It's much more complex than oil or patriarchy. What we call "patriarchy" is just a form of power that privileges men and allows them more freedoms and rights than women. Rome, Greece, Japan, India, the USA, Canada and Europe all before WW2 (and the need for women to "man" industrial machines for wartime production which was a major catalyst for women to continue the push for gender parity) etc. are all versions of patriarchal societies.
Not all societies (not even close to 1% let alone 100% historically) practiced patriarchy. Not even northern European societies (which for a period of time were just as oppressively patriarchal as Saudi Arabia) prior to Roman colonization; they tended to be much more egalitarian with much less sanctions against women expanding their interests outside of the so-called "domestic sphere".
Roman men were notoriously patriarchal for a mix of pseudo-scientific, religious and political reasons. Aristotle wrote that women were inferior men, that because they did not get enough heat during gestation they were failed males. He was basing this on observations of certain lizard and serpent species which determine sex based on in vitro temperature.
Men were considered the ideal human specimen and everything about Roman culture reflected this belief.
If we compare Saudi Arabia's history of patriarchy to that of the west, it would not be very different, really, until a certain point in history. The west and SA have many of the same external characteristics: religion, hierarchy, warlike tendencies, rigid social boundaries (e.g. European class system) .
The west diverged sometime after the middle ages in a very different trajectory. The result of this trajectory is the development of the notion of human rights for everyone regardless of sex in the western context. SA hasn't had that similar kind of development. Why?
Region, industrial and scientific revolutions, the western move toward secularization and the separation of church and state, a crucial development which the US is the only nation in recorded history to have codified.
We can see well-defined historical catalysts in US (and European, excepting the eastern European states) history: Magna Carta, treaty of Versailles, Cromwell's revolution, the American revolution, abolition, suffragism, etc. All social phenoms that have NEVER happened in Saudi history.
Essentially, all of these factors (Hegel's proposition) allowed for a loosening of the hierarchical and rigid social boundaries. personal lived experiences of male soldiers in the field in WW1 being saved by women nurses/medics, the allies war machine being driven by women workers, the leveling of the social field through the various legal statements made in the USA about equality etc. the loosening of the class caste system.

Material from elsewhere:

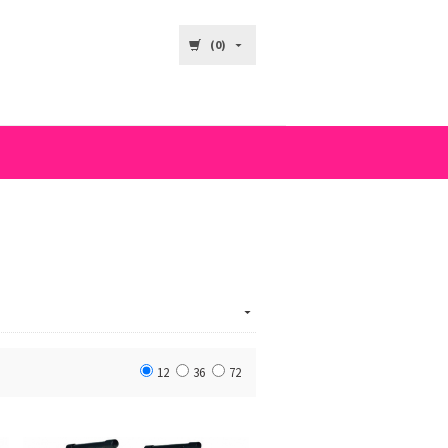
(0)
12
36
72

Again, SA has never had that, it is essentially stuck in a primitive power mode that organizes itself around male dominance and oppressive masculinity because it has never had the lived experience of seeing women live up to their potential through social conflict. It's like the needle is stuck in a scratched groove.
I'm a man, and I do not personally understand what it is some guys get from dominating women. It's not a very fair fight to begin with (I'm 6'5", 280) so it's not really something to take pride in.....the only thing that makes sense is that in patriarchal societies sons are really important.

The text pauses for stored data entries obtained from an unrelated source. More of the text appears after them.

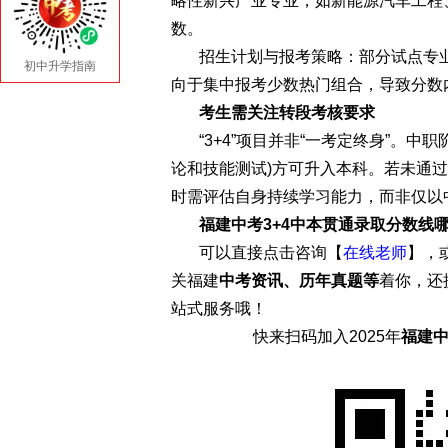
略性新兴产业专业，如新能源汽车工程
数。
招生计划与报考策略：部分试点专业
初中升学指南
向于集中报考少数热门组合，导致分数
考生需关注转段考核要求
“3+4”项目并非“一考定终身”。
论和技能测试)方可升入本科。若未通
时需评估自身持续学习能力，而非仅以
福建中考3+4中本贯通录取分数线
可以直接点击咨询【
在线老师
】，
关福建
中考资讯、历年真题等
着你，还
站式服务哦！
快来扫码加入2025年
福建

Lineage and male ego around producing male heirs (again Greek and Roman societies also had this and its influence is still felt in western cultures) is a super big deal. Cuckolding is an equally big deal, what man in such a context could handle
- being cheated on by his wife,
- be insecure about whether or not his son was actually his?
I imagine #2 would be crucial to men in SA society. How else can you control a woman if you can't control her heart? You have to control her body and limit her choices, so that your insecurity is quelled. Because of this, I see SA men as very weak, very insecure and immature and their own traditions perpetuate that insecurity and weakness.
Also, I think it is of interesting note that prior to Islam many Arab cultures had the common practice of sodomy on boys and adolescent males just as Greeks and Romans did. Penis in anus = ultimate form of male dominating another male.